Midway through the third period of Monday’s game against the Edmonton Oilers, Dmitry Orlov turned the puck over at center ice and started a wild chain of events. The Capitals, in the middle of a shift change, watched helplessly as Oilers’ stars Nail Yakupov and Taylor Hall raced in alone on Braden Holtby.
But the Oilers didn’t score! Or even get a shot off. Hall fumbled Yakupov’s pass and as the Oilers regained possession of the puck, Karl Alzner— playing man-to-man defense against Teddy Purcell — blocked a shot from the point with his shin pads.
The puck squirted to center ice and sprung Alzner, he of 14 career NHL goals, on a semi-breakaway.
Except he did not even get close to scoring. Not even a little.

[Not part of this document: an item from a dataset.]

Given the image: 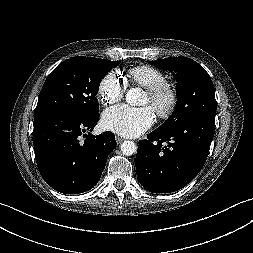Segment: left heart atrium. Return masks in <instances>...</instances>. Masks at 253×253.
<instances>
[{"label": "left heart atrium", "instance_id": "39dd6f15", "mask_svg": "<svg viewBox=\"0 0 253 253\" xmlns=\"http://www.w3.org/2000/svg\"><path fill=\"white\" fill-rule=\"evenodd\" d=\"M105 129L124 137H136L146 131L154 122L151 107L140 108L119 105L107 109L102 115Z\"/></svg>", "mask_w": 253, "mask_h": 253}]
</instances>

“As soon as it happened, I knew what I was going to try and do,” Alzner said to the media after the game. “But the guy got some speed that I was trying to beat. I had to improvise.”
“Now I know what to expect, I guess,” he said.
When Alzner was asked if he ever had a breakaway of this nature, he said, “never quite like that.”
And boy it showed. A for effort though, Karl. That shot block was still pretty and no one can take that away from you.
Karl Alzner has probably never had a breakway like that before, because he definitely had no idea what to do.